- Description of the task -
Return the data below exactly, but only from the line containing "April 2025 (19, 1173)" through the line containing "PENDIDIKAN (64, 28)", with both of those lines included.

= = =

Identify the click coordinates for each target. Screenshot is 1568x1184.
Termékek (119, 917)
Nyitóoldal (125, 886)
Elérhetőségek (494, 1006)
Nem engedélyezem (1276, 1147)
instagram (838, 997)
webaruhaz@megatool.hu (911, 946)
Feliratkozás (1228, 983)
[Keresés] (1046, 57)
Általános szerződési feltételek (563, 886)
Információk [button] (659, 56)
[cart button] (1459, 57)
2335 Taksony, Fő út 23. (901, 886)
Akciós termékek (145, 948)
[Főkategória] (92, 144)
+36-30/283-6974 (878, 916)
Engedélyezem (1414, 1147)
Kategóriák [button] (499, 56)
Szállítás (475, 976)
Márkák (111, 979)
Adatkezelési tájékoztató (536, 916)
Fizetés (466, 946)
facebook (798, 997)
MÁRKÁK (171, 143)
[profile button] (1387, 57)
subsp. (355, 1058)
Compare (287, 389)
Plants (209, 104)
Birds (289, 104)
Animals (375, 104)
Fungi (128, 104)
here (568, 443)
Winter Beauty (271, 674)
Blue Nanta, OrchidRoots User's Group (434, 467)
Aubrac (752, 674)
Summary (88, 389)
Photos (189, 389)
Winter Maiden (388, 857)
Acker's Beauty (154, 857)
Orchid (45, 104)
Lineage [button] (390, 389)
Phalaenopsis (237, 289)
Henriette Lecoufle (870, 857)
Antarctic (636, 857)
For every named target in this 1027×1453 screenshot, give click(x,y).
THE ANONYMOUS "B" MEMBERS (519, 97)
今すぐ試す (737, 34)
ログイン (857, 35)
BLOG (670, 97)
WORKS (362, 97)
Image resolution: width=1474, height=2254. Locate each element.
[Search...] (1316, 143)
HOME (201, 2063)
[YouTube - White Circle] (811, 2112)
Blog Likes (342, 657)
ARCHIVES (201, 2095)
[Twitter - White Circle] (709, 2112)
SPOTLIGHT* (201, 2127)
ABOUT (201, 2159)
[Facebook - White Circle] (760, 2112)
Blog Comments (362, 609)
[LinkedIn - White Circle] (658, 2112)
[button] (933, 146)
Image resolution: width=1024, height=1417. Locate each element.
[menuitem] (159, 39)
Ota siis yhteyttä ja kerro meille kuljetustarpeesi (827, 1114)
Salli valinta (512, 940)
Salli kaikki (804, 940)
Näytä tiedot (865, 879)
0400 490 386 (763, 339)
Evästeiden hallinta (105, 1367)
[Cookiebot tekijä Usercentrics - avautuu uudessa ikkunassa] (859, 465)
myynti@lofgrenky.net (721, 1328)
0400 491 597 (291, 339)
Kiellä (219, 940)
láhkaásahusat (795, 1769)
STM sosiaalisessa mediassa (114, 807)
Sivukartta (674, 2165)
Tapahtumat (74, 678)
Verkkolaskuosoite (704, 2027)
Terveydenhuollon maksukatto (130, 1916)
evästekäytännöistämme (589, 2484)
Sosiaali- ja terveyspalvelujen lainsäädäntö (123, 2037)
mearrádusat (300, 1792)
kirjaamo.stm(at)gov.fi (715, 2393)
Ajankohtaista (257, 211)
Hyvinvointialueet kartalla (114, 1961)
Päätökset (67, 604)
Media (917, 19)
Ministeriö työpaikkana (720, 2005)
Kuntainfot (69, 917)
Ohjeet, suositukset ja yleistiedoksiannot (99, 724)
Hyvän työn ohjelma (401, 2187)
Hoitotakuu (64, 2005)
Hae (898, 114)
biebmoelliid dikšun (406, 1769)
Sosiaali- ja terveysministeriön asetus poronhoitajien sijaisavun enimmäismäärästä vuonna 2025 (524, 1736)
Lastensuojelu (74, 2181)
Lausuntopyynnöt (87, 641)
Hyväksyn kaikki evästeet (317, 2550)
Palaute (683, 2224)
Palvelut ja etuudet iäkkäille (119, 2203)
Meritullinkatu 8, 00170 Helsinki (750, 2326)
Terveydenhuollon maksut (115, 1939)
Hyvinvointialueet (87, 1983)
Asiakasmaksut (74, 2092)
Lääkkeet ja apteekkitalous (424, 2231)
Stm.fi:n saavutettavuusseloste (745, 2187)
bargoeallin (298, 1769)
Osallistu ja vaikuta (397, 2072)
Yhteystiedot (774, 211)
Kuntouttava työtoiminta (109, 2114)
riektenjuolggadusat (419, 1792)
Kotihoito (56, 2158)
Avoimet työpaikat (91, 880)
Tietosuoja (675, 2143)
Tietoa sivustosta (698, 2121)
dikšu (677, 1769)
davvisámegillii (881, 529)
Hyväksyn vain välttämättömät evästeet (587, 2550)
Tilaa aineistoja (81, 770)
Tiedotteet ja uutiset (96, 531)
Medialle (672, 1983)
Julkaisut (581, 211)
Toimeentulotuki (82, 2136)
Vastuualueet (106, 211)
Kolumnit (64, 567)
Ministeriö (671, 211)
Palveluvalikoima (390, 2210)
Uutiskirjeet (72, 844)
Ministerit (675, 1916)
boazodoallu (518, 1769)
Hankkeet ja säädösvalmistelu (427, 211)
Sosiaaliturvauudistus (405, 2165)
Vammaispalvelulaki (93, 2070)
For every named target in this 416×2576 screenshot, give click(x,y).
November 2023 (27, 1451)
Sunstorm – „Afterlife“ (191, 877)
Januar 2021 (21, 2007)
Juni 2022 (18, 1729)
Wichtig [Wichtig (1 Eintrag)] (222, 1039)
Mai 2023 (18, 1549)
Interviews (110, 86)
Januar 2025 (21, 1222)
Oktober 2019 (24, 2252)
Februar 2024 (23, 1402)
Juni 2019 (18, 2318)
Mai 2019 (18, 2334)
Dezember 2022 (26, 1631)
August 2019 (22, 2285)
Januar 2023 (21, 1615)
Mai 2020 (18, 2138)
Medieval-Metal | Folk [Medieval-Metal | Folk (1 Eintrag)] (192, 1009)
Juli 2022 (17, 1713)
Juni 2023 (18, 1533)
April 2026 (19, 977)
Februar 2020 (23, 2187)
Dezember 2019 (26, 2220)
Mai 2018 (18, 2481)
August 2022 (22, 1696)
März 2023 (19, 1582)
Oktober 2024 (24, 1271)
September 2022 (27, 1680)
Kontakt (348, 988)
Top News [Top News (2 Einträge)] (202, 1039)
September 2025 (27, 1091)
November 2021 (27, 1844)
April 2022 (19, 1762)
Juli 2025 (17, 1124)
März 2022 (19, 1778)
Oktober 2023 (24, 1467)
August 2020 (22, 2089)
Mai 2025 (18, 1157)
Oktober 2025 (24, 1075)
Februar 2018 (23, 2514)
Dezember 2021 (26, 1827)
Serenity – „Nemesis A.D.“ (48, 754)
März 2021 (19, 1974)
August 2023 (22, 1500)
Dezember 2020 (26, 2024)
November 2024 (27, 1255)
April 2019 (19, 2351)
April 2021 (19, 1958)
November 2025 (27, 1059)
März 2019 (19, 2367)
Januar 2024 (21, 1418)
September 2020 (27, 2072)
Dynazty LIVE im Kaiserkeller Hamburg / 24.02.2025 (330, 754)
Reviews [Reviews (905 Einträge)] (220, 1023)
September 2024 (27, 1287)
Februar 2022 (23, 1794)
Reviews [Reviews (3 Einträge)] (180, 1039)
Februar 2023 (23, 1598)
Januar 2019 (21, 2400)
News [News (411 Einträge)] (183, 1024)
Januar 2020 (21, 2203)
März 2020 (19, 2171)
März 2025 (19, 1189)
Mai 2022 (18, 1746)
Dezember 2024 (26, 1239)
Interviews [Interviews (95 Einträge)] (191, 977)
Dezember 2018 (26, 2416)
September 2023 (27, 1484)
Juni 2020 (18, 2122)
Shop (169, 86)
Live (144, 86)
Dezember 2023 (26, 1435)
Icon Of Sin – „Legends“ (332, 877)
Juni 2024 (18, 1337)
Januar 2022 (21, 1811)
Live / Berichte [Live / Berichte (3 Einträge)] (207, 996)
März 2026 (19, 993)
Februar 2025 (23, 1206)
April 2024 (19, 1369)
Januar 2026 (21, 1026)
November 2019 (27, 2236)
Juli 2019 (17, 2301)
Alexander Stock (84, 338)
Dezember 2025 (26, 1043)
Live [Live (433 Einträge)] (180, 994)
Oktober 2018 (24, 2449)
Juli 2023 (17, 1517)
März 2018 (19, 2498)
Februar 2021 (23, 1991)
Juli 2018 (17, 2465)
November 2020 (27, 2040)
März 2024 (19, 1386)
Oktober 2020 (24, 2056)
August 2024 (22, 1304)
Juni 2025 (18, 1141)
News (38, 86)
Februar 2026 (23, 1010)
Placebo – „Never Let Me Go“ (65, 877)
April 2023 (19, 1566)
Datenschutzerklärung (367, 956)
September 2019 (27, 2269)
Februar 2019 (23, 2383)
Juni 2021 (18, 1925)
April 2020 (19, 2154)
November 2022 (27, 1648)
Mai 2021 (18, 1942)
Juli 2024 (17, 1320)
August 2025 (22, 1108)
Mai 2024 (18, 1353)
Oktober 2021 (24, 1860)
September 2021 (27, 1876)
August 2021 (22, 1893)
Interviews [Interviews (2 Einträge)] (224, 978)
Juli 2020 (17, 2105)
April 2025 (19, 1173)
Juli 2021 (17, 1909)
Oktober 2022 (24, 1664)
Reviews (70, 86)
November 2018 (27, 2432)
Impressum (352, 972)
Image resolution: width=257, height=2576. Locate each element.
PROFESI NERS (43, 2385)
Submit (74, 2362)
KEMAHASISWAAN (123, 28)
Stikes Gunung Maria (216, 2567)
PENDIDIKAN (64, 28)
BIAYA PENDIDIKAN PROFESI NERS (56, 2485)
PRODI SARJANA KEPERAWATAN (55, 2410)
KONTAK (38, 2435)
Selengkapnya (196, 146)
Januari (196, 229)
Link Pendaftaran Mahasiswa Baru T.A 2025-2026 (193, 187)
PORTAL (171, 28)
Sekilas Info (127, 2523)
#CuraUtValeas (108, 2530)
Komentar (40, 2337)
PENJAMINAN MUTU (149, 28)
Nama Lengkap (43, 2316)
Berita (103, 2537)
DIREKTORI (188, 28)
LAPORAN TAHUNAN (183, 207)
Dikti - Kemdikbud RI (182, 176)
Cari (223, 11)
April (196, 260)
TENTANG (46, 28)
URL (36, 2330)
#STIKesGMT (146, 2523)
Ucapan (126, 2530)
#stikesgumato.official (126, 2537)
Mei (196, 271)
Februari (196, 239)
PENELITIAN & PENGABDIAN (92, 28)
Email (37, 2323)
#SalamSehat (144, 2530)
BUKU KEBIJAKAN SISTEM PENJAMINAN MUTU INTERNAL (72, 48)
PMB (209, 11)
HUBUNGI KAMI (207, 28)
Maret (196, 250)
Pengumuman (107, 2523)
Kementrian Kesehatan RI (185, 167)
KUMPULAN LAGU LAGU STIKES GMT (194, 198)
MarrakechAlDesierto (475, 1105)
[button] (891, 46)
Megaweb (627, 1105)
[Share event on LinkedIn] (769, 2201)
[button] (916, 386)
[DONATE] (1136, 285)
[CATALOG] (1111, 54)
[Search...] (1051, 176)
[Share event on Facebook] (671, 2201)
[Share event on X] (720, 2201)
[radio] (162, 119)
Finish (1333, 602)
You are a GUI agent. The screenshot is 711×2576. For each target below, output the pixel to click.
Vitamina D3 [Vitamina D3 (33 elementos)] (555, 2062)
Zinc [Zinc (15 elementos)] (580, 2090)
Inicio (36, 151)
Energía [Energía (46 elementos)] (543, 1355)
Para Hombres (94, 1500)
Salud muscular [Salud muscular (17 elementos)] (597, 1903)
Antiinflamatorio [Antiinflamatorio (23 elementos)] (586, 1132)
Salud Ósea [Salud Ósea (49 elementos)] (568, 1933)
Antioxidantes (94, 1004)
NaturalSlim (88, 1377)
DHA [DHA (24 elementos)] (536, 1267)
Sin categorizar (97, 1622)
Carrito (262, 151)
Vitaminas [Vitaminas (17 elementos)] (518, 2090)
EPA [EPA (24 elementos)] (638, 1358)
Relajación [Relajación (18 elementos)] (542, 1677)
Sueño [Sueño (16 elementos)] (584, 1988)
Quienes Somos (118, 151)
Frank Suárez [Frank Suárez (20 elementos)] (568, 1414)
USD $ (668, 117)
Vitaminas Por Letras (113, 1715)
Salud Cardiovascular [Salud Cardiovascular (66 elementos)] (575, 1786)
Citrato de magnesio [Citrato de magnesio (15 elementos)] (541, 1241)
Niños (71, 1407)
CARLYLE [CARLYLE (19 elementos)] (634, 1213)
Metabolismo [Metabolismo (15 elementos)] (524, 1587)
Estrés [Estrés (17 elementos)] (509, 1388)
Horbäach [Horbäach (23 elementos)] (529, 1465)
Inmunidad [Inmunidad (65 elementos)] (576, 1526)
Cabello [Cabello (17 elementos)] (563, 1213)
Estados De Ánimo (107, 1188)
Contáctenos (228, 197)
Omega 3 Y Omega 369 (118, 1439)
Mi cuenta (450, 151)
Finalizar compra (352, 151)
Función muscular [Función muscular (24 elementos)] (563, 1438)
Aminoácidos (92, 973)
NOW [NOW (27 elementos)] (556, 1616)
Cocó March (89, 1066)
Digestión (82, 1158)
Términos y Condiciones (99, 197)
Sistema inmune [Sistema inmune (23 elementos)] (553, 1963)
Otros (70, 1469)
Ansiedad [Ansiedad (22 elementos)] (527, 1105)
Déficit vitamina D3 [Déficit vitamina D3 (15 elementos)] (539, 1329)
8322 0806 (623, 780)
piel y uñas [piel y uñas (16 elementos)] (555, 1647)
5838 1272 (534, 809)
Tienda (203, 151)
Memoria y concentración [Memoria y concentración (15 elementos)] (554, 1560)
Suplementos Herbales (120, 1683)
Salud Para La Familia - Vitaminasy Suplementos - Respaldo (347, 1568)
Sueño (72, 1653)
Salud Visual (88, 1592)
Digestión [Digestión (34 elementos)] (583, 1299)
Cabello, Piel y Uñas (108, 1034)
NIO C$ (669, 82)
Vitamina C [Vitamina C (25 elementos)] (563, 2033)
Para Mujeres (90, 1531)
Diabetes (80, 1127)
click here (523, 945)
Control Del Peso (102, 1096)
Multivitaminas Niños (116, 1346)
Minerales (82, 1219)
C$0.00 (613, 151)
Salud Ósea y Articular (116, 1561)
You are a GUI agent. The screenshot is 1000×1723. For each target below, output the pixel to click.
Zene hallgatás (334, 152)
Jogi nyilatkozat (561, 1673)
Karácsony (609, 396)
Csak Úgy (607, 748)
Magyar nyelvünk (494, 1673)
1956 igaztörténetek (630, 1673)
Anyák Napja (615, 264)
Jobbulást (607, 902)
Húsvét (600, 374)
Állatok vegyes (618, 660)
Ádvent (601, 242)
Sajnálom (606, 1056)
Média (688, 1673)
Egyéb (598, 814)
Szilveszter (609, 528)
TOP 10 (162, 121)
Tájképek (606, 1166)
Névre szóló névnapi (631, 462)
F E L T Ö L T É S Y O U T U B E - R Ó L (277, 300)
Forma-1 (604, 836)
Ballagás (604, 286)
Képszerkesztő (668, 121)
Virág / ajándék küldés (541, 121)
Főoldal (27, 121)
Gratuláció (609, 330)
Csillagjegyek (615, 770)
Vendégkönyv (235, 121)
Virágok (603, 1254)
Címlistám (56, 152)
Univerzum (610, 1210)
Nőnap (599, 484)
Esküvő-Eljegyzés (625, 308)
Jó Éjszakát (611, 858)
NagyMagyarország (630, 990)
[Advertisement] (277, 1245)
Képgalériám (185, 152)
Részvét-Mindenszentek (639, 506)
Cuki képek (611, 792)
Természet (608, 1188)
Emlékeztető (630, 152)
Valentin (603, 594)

= = =

- Task response -
April 2025 (19, 1173)
Juli 2021 (17, 1909)
Oktober 2022 (24, 1664)
Reviews (70, 86)
November 2018 (27, 2432)
Impressum (352, 972)
Image resolution: width=257, height=2576. Locate each element.
PROFESI NERS (43, 2385)
Submit (74, 2362)
KEMAHASISWAAN (123, 28)
Stikes Gunung Maria (216, 2567)
PENDIDIKAN (64, 28)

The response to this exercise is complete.